Newington était un quartier de banlieu comme il en existait des centaines autour de Londres. Des alignements de maisons jumelles et d'immeubles en briques rouges, le tout entrecoupés de larges avenues bruillantes et de voies ferrées.
Au coin de la rue, Avril rentra dans la gare de quartier, essoufflée, la chaleur l'étourdissait. Le train orange entra en gare quelques minutes plus tard. C'était une magnifique journée de Septembre comme il y en avait peu dans le sud de l'Angleterre en cette saison. Le soleil brillait ardement dans le ciel d'azur et une brise légere carressa le visage d'Avril. Elle se surpris même à penser, soudainemant, que tout n'était pas si noir dans la vie.

Avril appréciait particulierement les voyages en train. Observer la ville au dehors, les gens qui s'activent dans les rues et la vision du centre et des buildings de la City qui se rapprochaient à chaque gare.
-Tu fais vraiment pitier Ezra !
Avril sortit de ses pensés et se rendit compte que deux jeunes gens s'étaient assis à coté d'elle l'un en face de l'autre.
- Quoi encore ?! Repondit avec mépris le jeune homme.
- Tu vas devenir une vrai baleine à force de manger autant. Dit elle en pointant du doigt le paquet de chips paprica que le garçon avait dans les mains.
-Amy, occupe toi de tes SMS et fou moi la paix tu veux ?
La jeune fille lui lança un regard noir et s'exécuta, frappant avec frénésit sur son smartphone. Elle reprit néanmoins :
-Ils font chiers aussi les vieux, nous demander d'aller acheter des trucs maintenant ! J'avais des choses à faire moi cet après midi putain !

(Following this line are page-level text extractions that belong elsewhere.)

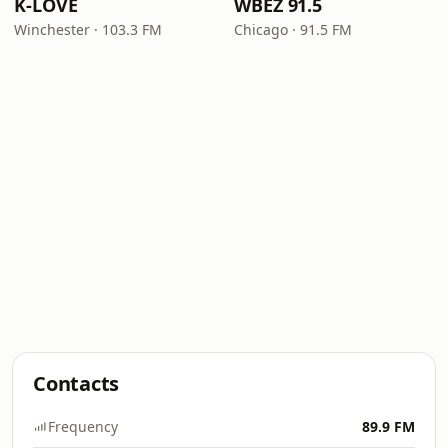
K-LOVE
WBEZ 91.5
Winchester · 103.3 FM
Chicago · 91.5 FM
Contacts
Frequency
89.9 FM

-Ah oui et quoi par exemple ?
-Rien qui ne te concerne.
Ils se fixaient maintenant du regard, on aurait dit qu'ils allaient se tuer. Tels deux animaux enragés.
La fille semblait avoir un peu près seize ans, les cheveux longs et bruns, le garçon semblait du même age, les cheveux court.

Soudain une équipe de policiers municipales debarqua dans le wagon. Ils se faufilaient entre les sieges et semblaient soucieux. Une policiere se trébucha dans le sac du garçon.
Elle se confondit en excuse.
-Rangez ça, nous sommes à la recherche de deux hommes, des pickpockets et des dealers, faites attention à vous. On y retourne ! Dit elle en s'adressant à ses accolites.
Avril, d'un geste machinal, serra son sac à main contre elle. Decidement, le danger est vraiment partout dans ce monde.

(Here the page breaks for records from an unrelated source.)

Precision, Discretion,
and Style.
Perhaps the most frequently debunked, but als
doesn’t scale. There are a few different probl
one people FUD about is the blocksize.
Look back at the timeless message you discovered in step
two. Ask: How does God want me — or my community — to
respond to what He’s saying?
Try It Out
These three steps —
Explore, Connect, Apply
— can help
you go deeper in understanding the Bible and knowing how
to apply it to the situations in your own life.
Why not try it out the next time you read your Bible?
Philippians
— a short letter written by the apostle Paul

Le train arriva rapidement à la gare de King's cross-St Pancras. Avril descendit du train et fut troublée par un detail. Il y avait, normalement toujours un monde fou dans le grand hall de la gare et sur les quais.
Mais aujourd'hui, à la surprise générale, il n y avait personne. Les quai étaient vides, et dans le grand hall régnait un silence pesant.
Avril se mit à marcher d'un pas rapide, quelque chose ne tournait pas rond ce matin. Comme si un événement exceptionnel s'apprétait à tout bouleverser, ou peut être était-ce deja fait.
Derriere elle, les passagers de son train avait cette même expression dérangée, étrange.

Avril s'engouffra, comme à son habitude dans les profondeurs de la gare, et attendit patiemment son métro, comme elle le faisait chaque matin.
Il régnait dans le métro une odeur spécial, elle flottait dans l'air des l'entrée. Ce mélange caractéristique d'urine et de détergent, et de fer brulé.
Avril comprit au bout de dix interminables minutes, qu'aucun train ne viendrait. Décontennancée, elle se résigna à terminer son trajet à pied.

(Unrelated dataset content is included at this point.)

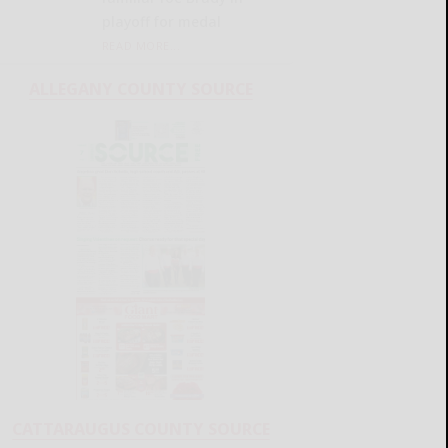
playoff for medal
READ MORE...
ALLEGANY COUNTY SOURCE
CATTARAUGUS COUNTY SOURCE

Un petit attrouppement s'était formé devant la sortie principale de la gare. Décidement quelque chose d'anormale ce passait.
Une cinquantaine de personnes se tenaient presques sans bruit, le regard plein d'angoisse et d'incompréhension. Certains chuchotaient entre eux mais la plupart restaient silencieux, tétanisés, comme pétrifiés par ce qu'ils observaient à l'exterieur, par la porte.
Avril se faufila comme elle put à travers la foule, jusqu'à atteindre les portes automatiques. Elle fut bouche bée par ce qu'elle vit au dehors, elle en lacha son sac à main, il tomba au sol et sembla faire un bruit apocalyptique dans le silence ambiant.

À cette instant, la vie d'Avril, et celles de 89 autres personnes venait de changer à jamais.